Use non-blocking send on pid unset, retry on close #176

fearful-symmetry · 2025-03-10T20:48:23Z

Tinkering with an alternative to elastic/beats#42933, by trying to drain the socket on close if we get an error while trying to unset the pid.

This is meant as an alternative fix for elastic/beats#26031, where we do a non-blocking write and try to drain the socket instead of starting a second goroutine.

In draft, as I'm still testing and figuring out how netlink handles errors.

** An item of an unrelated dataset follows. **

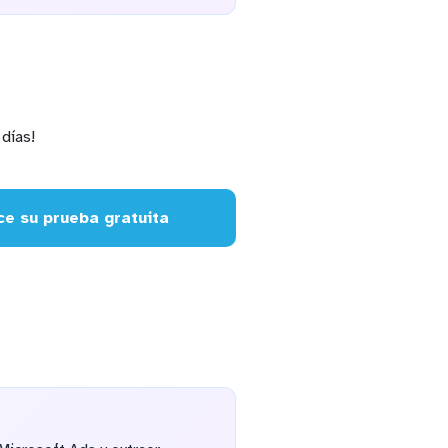
días!
e su prueba gratuita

haesbaert · 2025-03-11T10:30:53Z

Our assumption is that send blocks because netlink is congested, so it stops reading from the send buffer until we drain the receive buffer, first I wanted to confirm this:

The path is:
userland does sendmsg(2):
in kernel:
netlink_sendmsg -> netlink_unicast -> netlink_attachskb
https://elixir.bootlin.com/linux/v4.18.20/source/net/netlink/af_netlink.c#L1217-L1255

See comments inline

int netlink_attachskb(struct sock *sk, struct sk_buff *skb,
		      long *timeo, struct sock *ssk)
{
	struct netlink_sock *nlk;

	nlk = nlk_sk(sk);

        /* haesbaert: if netlink is having a hard time */
	if ((atomic_read(&sk->sk_rmem_alloc) > sk->sk_rcvbuf ||
	     test_bit(NETLINK_S_CONGESTED, &nlk->state))) {
		DECLARE_WAITQUEUE(wait, current);
                /* haesbaert: if there is no timeout (case for nonblocking) return EAGAIN */
		if (!*timeo) {
			if (!ssk || netlink_is_kernel(ssk))
				netlink_overrun(sk);
			sock_put(sk);
			kfree_skb(skb);
			return -EAGAIN;
		}

                /* haesbaert: otherwise block for *timeo */
		__set_current_state(TASK_INTERRUPTIBLE);
		add_wait_queue(&nlk->wait, &wait);

                /* haesbaert: interlocked in queue, recover from the sleep race */
		if ((atomic_read(&sk->sk_rmem_alloc) > sk->sk_rcvbuf ||
		     test_bit(NETLINK_S_CONGESTED, &nlk->state)) &&
		    !sock_flag(sk, SOCK_DEAD))
			*timeo = schedule_timeout(*timeo); /* haesbaert: actual sleep is here */

		__set_current_state(TASK_RUNNING);
		remove_wait_queue(&nlk->wait, &wait);
		sock_put(sk);

		if (signal_pending(current)) {
			kfree_skb(skb);
			return sock_intr_errno(*timeo);
		}
		return 1;
	}
	netlink_skb_set_owner_r(skb, sk);
	return 0;
}

So on our case the socket is blocking, and default timeout is MAX_SCHEDULE_TIMEOUT:
https://elixir.bootlin.com/linux/v4.18.20/source/net/core/sock.c#L2807
which is infinity.

We can verify this by doing a getopt SO_SNDTIME@SOL_SOCKET, if timeout is zero, it's actually infinity (sockgetopt in the kernel translates this for us):

	fd = socket(PF_NETLINK, SOCK_RAW | SOCK_CLOEXEC, NETLINK_AUDIT);
	if (fd == -1)
		err(1, "socket");
	optlen = sizeof(tv);
	bzero(&tv, sizeof(tv));
	if (getsockopt(fd, SOL_SOCKET, SO_SNDTIMEO, &tv, &optlen) == -1)
		err(1, "getsockopt");
	printf("get %ld:%ld (optlen=%d/%zd)\n",
	    tv.tv_sec, tv.tv_usec, optlen, sizeof(tv));

produces: get 0:0 (optlen=16/16)

So the sender blocks when netlink is congested, so if we drain the receive buffer it should recover.

haesbaert

See comments.

The loop is missing some error checking and it's unbound, it's also requesting for ACKs when it shouldn't.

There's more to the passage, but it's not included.